[Opening EXTRACTED MATERIAL section]
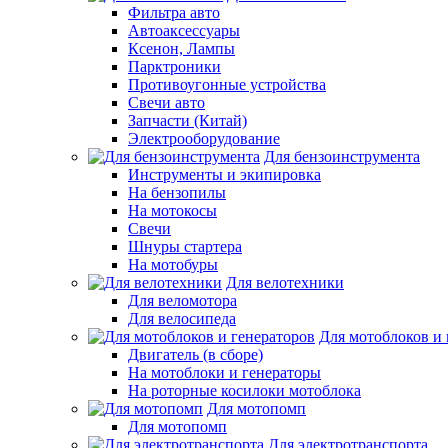
Фильтра авто
Автоаксессуары
Ксенон, Лампы
Парктроники
Противоугонные устройства
Свечи авто
Запчасти (Китай)
Электрооборудование
Для бензоинструмента
Инструменты и экипировка
На бензопилы
На мотокосы
Свечи
Шнуры стартера
На мотобуры
Для велотехники
Для веломотора
Для велосипеда
Для мотоблоков и 
Двигатель (в сборе)
На мотоблоки и генераторы
На роторные косилоки мотоблока
Для мотопомп
Для мотопомп
Для электротранспорта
[Closing EXTRACTED MATERIAL section]
• PROBLEM TO SOLVE: Output everything in the records exactly, leaving pictures out.

• ANSWER TO THE PROBLEM:
Фильтра авто
Автоаксессуары
Ксенон, Лампы
Парктроники
Противоугонные устройства
Свечи авто
Запчасти (Китай)
Электрооборудование
Для бензоинструмента
Инструменты и экипировка
На бензопилы
На мотокосы
Свечи
Шнуры стартера
На мотобуры
Для велотехники
Для веломотора
Для велосипеда
Для мотоблоков и 
Двигатель (в сборе)
На мотоблоки и генераторы
На роторные косилоки мотоблока
Для мотопомп
Для мотопомп
Для электротранспорта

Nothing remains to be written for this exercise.